3. First Steps in Making Music
When I have a profound or moving aesthetic experience, I often wish I were able to create something like it myself. I’ve felt a strong impulse to make art in various ways. Sometimes the artistic achievement seems too impossibly distant (painting like Rembrandt, for example, or playing the cello like Yo Yo Ma) and I quickly dismiss the impulse. For many years, I pursued the impulse to write poetry and fiction, because even though I never imagined I could write like William Stafford or William Trevor, some more modest creation seemed within my grasp.
When I look back at my life, I see that I’ve made several efforts at making music with various instruments. Like many middle-class children of my generation, I took piano lessons beginning in my grade school years. (There had always been an upright piano in our home, because my mother played some.) I continued lessons until I was in high school. I never felt able to read music well enough that I could sight-read a simple piece of music. I remember avoiding practicing, especially when I was little. My goal was to practice just enough to convince my teacher that I had practiced. Sometime around my junior year in high school, I tried to learn Beethoven’s Moonlight Sonata, but never got beyond the slow opening section. At the same time, I greatly admired Dave Brubeck and used to noodle around to a few chords in a primitive approximation of his piano playing.
I was always tapping on things as a young boy, so my family encouraged me to take up the drums.
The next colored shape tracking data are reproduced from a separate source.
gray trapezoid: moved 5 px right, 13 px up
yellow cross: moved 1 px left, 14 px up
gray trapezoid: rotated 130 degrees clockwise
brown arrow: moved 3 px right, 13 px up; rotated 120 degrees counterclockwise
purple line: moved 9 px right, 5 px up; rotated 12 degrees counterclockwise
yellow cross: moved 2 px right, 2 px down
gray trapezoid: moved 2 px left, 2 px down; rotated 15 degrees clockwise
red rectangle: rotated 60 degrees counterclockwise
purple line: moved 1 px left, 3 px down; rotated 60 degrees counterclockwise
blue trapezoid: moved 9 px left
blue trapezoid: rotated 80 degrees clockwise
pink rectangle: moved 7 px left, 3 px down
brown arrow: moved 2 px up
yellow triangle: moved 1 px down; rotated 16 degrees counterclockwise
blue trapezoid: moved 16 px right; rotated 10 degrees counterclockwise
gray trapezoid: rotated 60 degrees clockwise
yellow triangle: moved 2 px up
I took lessons and played snare drum and percussion in the Lawrence High School band and orchestra. (To the disappointment of some, this didn’t cause me to stop tapping, which continues to be a source of annoyance to my wife.) I remember admiring old-time jazz drummers like Gene Krupa (1909-1973) and Buddy Rich (1917-1987). One Christmas during my early teen years my parents—to my great surprise and delight—gave me a drum set with snare, bass, high hat and cymbal. I never felt like I was very good at it, but had fun pounding. I stopped playing after I went to college.
Some time during my late high school or early college years, I went through a period of admiring classical guitarists such as Julian Bream (born 1933) and Andrés Segovia (1893-1987), and flamenco guitarist Carlos Montoya (1903-1993). I took classical guitar lessons for a while and then got too busy or lost interest and abandoned them.
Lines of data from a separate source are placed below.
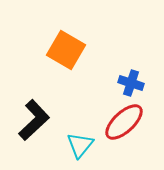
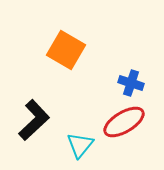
red ellipse: rotated 12 degrees clockwise
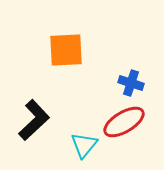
orange square: rotated 33 degrees counterclockwise
cyan triangle: moved 4 px right
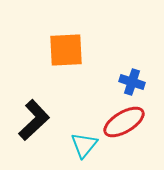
blue cross: moved 1 px right, 1 px up
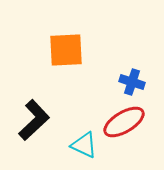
cyan triangle: rotated 44 degrees counterclockwise
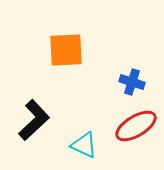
red ellipse: moved 12 px right, 4 px down
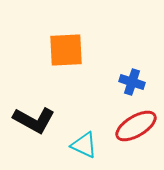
black L-shape: rotated 72 degrees clockwise
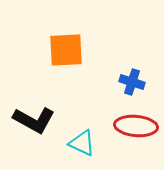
red ellipse: rotated 36 degrees clockwise
cyan triangle: moved 2 px left, 2 px up
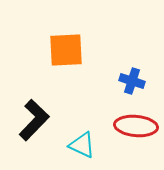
blue cross: moved 1 px up
black L-shape: rotated 75 degrees counterclockwise
cyan triangle: moved 2 px down
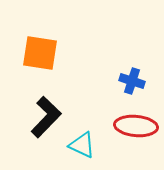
orange square: moved 26 px left, 3 px down; rotated 12 degrees clockwise
black L-shape: moved 12 px right, 3 px up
In the 1960s, I bought harmonicas and fooled around with them, but didn’t apply myself to learning to play properly. In the 1970s, I bought a tenor recorder and some music books and learned to play a few tunes. I found that quite satisfying even at the relatively simple level at which I could play. Then my life got complicated and I stopped playing, but I thought of getting back to it “one of these days.”